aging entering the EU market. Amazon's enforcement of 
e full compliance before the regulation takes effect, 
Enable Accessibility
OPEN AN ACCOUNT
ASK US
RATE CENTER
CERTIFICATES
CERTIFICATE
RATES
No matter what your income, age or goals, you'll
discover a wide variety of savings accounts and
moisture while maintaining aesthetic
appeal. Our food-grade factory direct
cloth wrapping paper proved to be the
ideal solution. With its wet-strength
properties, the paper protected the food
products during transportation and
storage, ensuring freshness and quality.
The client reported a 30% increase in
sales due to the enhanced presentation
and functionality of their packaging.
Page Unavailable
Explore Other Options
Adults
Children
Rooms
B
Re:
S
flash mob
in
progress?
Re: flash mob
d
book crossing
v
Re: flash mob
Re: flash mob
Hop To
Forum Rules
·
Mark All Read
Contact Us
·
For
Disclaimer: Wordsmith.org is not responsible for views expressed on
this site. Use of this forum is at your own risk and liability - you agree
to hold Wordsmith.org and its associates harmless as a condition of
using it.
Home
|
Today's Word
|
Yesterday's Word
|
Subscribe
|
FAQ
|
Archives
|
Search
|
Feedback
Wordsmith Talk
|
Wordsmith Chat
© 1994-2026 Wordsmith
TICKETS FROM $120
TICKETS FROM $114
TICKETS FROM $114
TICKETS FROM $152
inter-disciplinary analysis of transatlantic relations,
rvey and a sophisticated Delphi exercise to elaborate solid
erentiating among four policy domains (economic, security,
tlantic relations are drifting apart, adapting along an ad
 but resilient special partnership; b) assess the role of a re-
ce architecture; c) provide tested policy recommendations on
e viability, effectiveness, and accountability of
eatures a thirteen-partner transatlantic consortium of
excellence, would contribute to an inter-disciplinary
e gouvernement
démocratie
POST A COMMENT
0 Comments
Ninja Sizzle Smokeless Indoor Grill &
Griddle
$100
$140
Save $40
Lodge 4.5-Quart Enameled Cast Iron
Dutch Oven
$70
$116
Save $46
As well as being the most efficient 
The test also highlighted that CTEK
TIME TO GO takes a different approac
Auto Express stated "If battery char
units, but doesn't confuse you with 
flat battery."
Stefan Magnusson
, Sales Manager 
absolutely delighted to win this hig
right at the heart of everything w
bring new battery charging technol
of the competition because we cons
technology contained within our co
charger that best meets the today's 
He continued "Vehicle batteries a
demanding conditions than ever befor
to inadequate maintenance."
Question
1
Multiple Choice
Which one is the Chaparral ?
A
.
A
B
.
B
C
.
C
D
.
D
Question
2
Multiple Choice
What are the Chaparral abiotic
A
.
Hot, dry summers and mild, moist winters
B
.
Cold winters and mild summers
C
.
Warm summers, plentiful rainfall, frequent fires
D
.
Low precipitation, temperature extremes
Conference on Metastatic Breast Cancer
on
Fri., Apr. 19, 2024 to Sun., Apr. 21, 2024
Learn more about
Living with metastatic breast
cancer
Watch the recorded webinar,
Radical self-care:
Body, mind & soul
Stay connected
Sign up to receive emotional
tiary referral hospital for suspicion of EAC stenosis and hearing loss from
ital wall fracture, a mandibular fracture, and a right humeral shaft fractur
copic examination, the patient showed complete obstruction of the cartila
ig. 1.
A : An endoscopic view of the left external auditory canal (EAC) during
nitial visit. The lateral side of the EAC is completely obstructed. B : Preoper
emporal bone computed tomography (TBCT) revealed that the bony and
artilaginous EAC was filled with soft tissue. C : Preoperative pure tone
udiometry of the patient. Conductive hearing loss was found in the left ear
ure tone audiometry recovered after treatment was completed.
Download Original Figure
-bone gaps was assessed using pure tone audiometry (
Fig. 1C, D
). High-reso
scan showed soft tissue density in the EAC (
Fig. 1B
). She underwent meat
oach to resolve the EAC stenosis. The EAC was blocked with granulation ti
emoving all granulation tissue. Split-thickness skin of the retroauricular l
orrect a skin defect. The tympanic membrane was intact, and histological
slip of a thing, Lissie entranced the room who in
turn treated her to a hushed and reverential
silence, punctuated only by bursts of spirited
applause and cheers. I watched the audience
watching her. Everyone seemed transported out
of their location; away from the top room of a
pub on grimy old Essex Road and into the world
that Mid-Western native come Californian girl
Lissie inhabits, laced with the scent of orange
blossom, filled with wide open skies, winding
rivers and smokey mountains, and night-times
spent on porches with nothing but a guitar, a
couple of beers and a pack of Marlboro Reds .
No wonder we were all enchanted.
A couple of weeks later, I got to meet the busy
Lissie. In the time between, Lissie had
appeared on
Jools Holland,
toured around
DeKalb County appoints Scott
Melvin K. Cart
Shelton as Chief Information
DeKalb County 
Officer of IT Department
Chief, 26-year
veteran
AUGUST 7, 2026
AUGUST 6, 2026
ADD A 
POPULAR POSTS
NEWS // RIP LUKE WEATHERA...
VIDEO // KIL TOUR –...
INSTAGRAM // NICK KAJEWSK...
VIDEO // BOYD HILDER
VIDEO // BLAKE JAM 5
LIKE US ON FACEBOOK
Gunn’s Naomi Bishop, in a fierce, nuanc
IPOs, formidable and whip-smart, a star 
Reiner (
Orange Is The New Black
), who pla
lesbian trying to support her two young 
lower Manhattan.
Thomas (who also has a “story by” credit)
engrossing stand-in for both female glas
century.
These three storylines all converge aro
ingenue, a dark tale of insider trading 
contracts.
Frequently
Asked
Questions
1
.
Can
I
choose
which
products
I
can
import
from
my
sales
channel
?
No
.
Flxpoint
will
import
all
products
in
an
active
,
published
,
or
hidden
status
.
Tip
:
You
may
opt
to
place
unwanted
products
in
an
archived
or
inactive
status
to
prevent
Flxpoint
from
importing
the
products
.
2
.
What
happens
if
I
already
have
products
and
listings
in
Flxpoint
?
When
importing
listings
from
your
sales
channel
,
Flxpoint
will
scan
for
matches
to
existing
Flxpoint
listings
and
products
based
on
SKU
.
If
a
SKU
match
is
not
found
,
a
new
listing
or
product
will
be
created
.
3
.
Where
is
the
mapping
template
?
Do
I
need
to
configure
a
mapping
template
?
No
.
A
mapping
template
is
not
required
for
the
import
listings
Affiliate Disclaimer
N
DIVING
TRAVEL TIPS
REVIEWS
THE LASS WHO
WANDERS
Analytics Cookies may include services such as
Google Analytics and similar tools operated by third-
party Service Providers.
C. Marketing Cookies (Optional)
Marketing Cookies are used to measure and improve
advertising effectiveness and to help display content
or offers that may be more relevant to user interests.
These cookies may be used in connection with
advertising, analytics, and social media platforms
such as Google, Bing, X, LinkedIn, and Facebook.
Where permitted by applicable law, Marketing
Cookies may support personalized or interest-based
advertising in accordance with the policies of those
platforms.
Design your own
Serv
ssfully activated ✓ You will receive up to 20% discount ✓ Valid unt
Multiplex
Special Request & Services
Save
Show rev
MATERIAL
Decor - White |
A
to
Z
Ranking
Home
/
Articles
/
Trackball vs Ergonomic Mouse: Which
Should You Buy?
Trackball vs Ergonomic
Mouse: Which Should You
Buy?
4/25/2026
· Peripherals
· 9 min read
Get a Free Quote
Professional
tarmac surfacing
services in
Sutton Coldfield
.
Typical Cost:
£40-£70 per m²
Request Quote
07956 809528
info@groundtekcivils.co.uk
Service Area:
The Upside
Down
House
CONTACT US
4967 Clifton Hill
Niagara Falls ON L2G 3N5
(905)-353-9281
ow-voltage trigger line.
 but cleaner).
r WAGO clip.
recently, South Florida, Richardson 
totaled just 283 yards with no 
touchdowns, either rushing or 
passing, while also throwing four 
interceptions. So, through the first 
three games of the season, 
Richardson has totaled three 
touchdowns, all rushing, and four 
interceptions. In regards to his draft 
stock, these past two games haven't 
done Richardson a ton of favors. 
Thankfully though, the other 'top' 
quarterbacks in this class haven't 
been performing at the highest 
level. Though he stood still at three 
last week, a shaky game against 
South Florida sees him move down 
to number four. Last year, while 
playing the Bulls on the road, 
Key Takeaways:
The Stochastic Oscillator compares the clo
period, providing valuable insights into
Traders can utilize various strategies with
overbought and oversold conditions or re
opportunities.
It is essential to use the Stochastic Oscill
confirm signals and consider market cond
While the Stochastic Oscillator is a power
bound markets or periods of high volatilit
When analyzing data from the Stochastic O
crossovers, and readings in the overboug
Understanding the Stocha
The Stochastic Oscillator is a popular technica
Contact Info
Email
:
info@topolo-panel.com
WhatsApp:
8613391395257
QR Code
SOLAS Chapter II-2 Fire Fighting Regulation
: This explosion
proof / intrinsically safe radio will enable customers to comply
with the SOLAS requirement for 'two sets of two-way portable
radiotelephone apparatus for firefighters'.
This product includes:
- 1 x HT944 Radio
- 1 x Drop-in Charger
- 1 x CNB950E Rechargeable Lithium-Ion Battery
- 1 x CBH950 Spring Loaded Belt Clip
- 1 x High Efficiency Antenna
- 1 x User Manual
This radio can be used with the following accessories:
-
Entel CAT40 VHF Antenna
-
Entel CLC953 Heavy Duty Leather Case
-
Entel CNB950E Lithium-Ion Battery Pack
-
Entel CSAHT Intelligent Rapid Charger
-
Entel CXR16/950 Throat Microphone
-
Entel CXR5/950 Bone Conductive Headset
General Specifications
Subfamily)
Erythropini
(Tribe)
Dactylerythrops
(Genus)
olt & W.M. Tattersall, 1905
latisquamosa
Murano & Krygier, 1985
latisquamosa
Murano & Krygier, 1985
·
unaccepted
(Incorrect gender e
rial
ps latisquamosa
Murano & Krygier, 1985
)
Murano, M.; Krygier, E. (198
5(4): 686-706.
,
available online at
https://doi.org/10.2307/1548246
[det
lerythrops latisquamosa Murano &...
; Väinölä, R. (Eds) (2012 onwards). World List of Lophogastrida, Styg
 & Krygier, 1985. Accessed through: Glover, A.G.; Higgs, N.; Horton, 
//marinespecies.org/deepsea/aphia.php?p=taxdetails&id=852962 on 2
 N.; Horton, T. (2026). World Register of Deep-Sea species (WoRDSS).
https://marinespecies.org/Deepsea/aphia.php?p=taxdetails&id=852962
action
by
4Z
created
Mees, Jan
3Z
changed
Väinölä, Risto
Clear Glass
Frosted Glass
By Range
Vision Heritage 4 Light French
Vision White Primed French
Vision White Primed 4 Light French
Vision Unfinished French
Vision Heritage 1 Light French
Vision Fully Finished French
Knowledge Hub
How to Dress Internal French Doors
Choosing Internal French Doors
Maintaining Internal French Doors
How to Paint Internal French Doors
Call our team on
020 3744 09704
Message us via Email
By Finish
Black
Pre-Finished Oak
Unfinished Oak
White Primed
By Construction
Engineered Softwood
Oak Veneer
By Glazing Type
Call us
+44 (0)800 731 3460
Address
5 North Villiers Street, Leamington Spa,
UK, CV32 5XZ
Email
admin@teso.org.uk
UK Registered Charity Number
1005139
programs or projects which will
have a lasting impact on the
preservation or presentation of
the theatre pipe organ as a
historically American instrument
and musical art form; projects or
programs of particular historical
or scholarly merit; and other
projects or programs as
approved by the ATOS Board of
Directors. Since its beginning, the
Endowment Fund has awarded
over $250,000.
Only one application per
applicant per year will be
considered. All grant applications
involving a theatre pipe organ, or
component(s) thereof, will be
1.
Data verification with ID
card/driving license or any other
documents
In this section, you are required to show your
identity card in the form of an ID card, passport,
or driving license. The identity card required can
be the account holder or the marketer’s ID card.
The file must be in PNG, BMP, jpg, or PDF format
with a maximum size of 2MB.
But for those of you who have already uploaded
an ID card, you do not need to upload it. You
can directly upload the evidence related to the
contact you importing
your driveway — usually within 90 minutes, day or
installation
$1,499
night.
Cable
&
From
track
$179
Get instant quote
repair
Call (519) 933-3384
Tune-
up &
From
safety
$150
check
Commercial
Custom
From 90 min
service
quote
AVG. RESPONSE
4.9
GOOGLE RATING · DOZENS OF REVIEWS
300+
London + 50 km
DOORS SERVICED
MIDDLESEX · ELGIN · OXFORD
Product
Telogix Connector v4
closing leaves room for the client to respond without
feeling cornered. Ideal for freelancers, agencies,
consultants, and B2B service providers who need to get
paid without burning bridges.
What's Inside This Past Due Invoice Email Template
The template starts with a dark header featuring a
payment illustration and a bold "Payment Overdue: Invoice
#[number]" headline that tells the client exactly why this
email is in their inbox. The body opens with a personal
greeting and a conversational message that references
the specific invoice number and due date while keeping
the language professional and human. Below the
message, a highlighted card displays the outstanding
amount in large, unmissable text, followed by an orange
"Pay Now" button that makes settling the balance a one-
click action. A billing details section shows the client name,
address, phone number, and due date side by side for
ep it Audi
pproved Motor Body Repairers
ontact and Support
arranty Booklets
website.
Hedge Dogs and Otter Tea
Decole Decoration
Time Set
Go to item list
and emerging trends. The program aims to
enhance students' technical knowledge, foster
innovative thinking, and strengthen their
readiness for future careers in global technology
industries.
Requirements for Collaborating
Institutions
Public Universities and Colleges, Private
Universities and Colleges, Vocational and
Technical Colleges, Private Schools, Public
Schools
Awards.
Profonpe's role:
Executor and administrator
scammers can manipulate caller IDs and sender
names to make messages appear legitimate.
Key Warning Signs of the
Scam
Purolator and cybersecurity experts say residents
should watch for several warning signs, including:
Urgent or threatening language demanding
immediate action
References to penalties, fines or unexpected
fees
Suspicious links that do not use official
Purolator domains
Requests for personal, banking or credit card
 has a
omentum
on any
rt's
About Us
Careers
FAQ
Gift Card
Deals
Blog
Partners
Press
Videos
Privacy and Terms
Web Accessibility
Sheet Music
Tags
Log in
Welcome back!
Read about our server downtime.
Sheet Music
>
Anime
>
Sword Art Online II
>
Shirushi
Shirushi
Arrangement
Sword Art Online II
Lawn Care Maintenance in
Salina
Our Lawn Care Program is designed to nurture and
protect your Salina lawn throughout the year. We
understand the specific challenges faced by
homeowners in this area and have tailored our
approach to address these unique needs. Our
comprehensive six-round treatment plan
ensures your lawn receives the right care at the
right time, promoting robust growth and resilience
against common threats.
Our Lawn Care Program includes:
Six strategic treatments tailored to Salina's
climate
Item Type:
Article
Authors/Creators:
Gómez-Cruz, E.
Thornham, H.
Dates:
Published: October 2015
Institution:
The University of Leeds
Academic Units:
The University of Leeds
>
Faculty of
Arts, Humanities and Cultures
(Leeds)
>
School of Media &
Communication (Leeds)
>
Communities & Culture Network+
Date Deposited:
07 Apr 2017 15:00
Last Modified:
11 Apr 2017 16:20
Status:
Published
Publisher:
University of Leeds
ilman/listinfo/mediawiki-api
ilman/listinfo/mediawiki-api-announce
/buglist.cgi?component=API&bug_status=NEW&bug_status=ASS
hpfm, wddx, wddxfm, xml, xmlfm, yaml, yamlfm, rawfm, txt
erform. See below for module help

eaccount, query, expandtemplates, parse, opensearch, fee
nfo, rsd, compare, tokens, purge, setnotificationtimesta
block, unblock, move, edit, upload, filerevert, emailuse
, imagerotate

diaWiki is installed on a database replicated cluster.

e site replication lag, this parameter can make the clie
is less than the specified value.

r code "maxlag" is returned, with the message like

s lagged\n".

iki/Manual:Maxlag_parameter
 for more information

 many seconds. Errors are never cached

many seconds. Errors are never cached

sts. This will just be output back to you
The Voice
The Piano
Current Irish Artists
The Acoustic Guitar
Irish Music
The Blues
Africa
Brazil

____

- YOUR GOAL -
From the entries above, copy every line where the word "Lithium" shows up.

- EXPECTED OUTPUT -
- 1 x CNB950E Rechargeable Lithium-Ion Battery
Entel CNB950E Lithium-Ion Battery Pack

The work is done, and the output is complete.